James v Redcats (Brands) Ltd
Under the National Minimum Wage Act 1998 (NMWA), a worker is defined as an individual who has a contract “to perform personally any work or services for another party to the contract”, as long as that other party is not a customer of the worker’s business.
In James v Redcats (Brands) Ltd (IDS 826), the Employment Appeal Tribunal (EAT) said that tribunals should carry out a careful analysis of all aspects of the relationship to ascertain its “dominant purpose.”
Basic facts
Mrs James worked as a courier for Redcats, delivering parcels to private addresses. The parcels were delivered to her house and she used her own car to deliver them. Her pay was determined by the number of parcels she was sent, but the company did not have to send her a minimum number.
She had the right to subcontract the work to other people (either because of illness or to go on holiday), and had occasionally done so. She, in turn, was free to deliver parcels for other companies, but had not bothered. She paid her own tax and national insurance, she did not get sick pay, maternity benefit or paid holiday (but had to tell the company when she was going on holiday).
She claimed she was a “worker” under section 54(3)(b) or a home worker under section 35 of the NMWA and therefore entitled to the minimum wage. The company said she was self-employed.
Tribunal decision
The tribunal agreed with the company that she was self-employed. It said that she may not have thought she was conducting a business, nor that the company was a customer of that business, but that was the essence of their relationship.
The tribunal then considered section 35 of the Act and concluded that she could not claim that she was a home worker since she did not work at home.
Arguments on appeal
Mrs James argued that the question was not whether she was providing services, but whether she was providing them to a customer in the context of operating a business undertaking or in her capacity as a worker.
For its part, the company argued that there were striking features to support the tribunal's conclusion, in particular that Mrs James provided her own vehicle, had significant control over when she did the work, was paid by the number of parcels delivered, was free to work for others, and could on occasions appoint a substitute.
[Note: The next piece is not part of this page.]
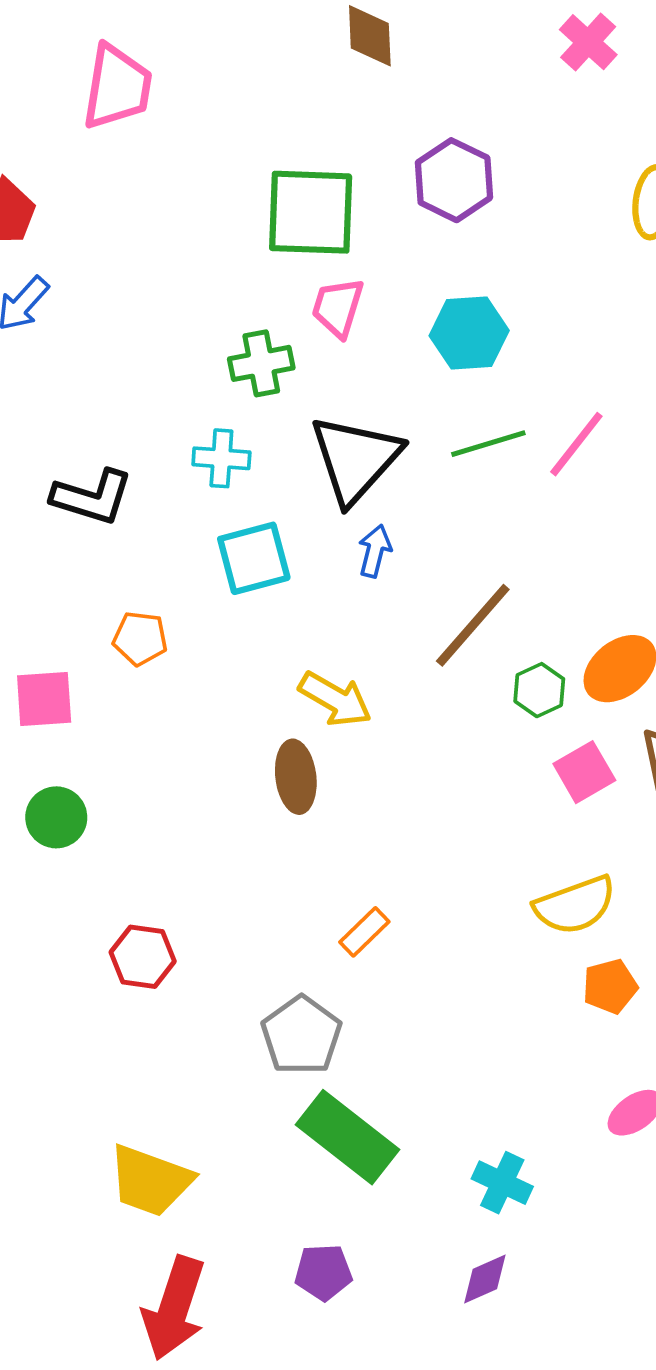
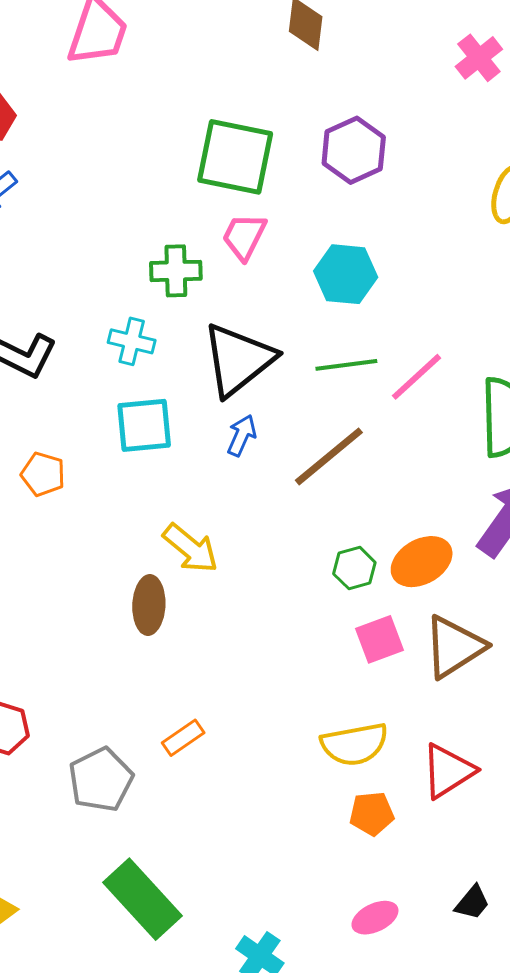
brown line: (473, 625) -> (329, 456), moved
gray pentagon: (301, 1035) -> (101, 780), moved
Both parties agreed that she did not have to work at home to be a home worker, but the company argued that as she was a mobile worker and did not work at a “place”, she could still not satisfy the definition in the legislation.
EAT decision
The EAT said that the central question was whether Mrs James was contracting with Redcats as a customer of her business. In this case, the fact that she did not have a business prior to contracting with Redcats did not help her claim that she was a worker.
The EAT said that the correct approach for tribunals was the same as that adopted in the discrimination field, which requires courts to consider the “dominant purpose” of the contract.
If that purpose was not clear, the EAT said that tribunals could consider whether the obligation to do the work personally was the dominant feature of the contractual arrangements or not.
If so, then the contract belonged in the employment field and the individual was either an employee or a worker. If not, then the contract belonged in the business field.
However, the EAT said that the most important point was that tribunals should carry out a careful analysis of all aspects of the relationship. The dominant purpose test was simply to help them decide which side of the boundary a particular case fell.
On that basis, the EAT remitted the case to another tribunal for a new hearing.
Comment
This decision has far reaching implications, given that the same definition of worker is found in the Working Time Regulations 1998 and the Employment Rights Act 1996. The guidance in this case will therefore also apply to that legislation.